Obesity is no longer a problem that just threatens the future of the US. A research paper published by Foresite of the Government Office for Science warns that 61.3% of adults and a third of children in the UK are now clinically overweight or obese.
Incidents of obesity have increased since 2001 with alarming speed. Figures published by the National Office of Statistics report that 11,736 children and adults were admitted to hospital with a primary diagnosis of obesity in 2011/12 – a ten fold increase in just ten years.
Stomach stapling, gastric bypass and sleeve gastroectomy have seen a year on year increase in the number of procedures recorded. 261 procedures were carried out in 2000/01, and according to the NHS this figure has risen to 6,723 in 20011/12. Gastric bands alone reportedly cost the UK health service £85 million a year.
Obesity is life limiting, life threatening and leads to premature death. Obese patients can suffer heart disease, strokes, obesity related cancers, hypertension, arthritis and asthma as well as serious physical injuries resulting from falls. According to the UK Government research, obesity can also cause feelings of low self worth, mental health problems and difficulties in gaining and sustaining employment.
Three major findings of the Foresite report are –
- Modern living ensures every generation is heavier than the last
- The obesity epidemic cannot be prevented by individual action alone
- Preventing obesity is a societal challenge, similar to climate change
Costs are high to health and to society. Using Department of Health data, the projected price tag to the NHS could double to £10bn a year by 2050. The wider cost to employers and the economy will be much greater – higher rates of obesity are associated with absence from work, early retirement and an increase in disability pensions.
In response to the Foresite report, the government has set out a target for a “downward trend in obese adults and a sustained downward trend in excess weight in children.” Tame rhetoric for a health crisis that is as pressing to health as climate change is to the environment.

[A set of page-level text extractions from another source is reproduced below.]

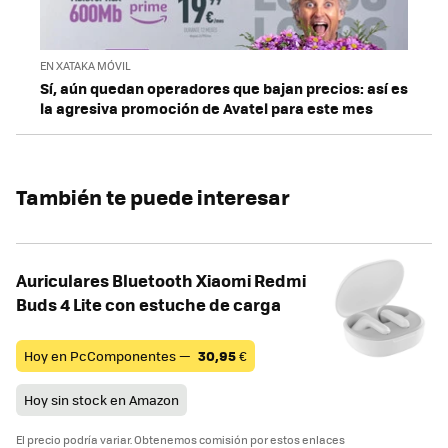
EN XATAKA MÓVIL
Sí, aún quedan operadores que bajan precios: así es
la agresiva promoción de Avatel para este mes
También te puede interesar
Auriculares Bluetooth Xiaomi Redmi
Buds 4 Lite con estuche de carga
Hoy en PcComponentes —
30,95
€
Hoy sin stock en Amazon
El precio podría variar. Obtenemos comisión por estos enlaces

The US and the UK are hit with an obesity epidemic which is only set to worsen. Marketing of “junk” – high fat and zero nutrient convenience foods, are a major factor in damaging public health. Yet, despite the role that the food industry plays in the health of future generations the guidelines for business set by the US and the UK are voluntary and self-regulatory.
The US drafted “Voluntary Guidelines for the Marketing of Food to Children” while the UK has similarly set out a tentative business ‘Pledge’ – companies volunteer to commit to a pledge to meet salt and fat targets and remove trans fats. Both are ‘opt in’ recommendations that businesses are free to adopt,or ignore. According to Small Business only 11% of UK companies have signed up for the scheme.

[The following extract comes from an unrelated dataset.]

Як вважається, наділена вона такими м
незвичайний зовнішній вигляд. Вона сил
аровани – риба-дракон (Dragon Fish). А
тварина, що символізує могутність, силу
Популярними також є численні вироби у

Critics claim that the Foresite report should push governments to react with more gumption. The British Heart Foundation said in response to the obesity report that if it was was setting off alarm bells, the government’s response was “met only by repeated pushes of the government’s snooze button.”

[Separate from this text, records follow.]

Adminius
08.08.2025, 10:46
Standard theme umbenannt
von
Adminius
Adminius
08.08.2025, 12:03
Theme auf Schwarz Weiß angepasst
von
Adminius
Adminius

Professor Rob Moodie of the University of Melbourne recently researched multinationals, their impact on health and government policy and expressed similar disappointment. Commenting on the “nudge theory” and reliance on voluntary self-regulation, he told The Independent;
“You can’t expect self-regulation to work. It is like having the burglars install your locks. You think it might work and you are safe but you are not,” he said.
Foresight Report – Tackling Obesities – Future Choices (2007)
National Office of Statistics –
Food Pledges – UK Gov voluntary agreement for food companies
Image: RGB Freestock: nazreth (Michael Lorenzo)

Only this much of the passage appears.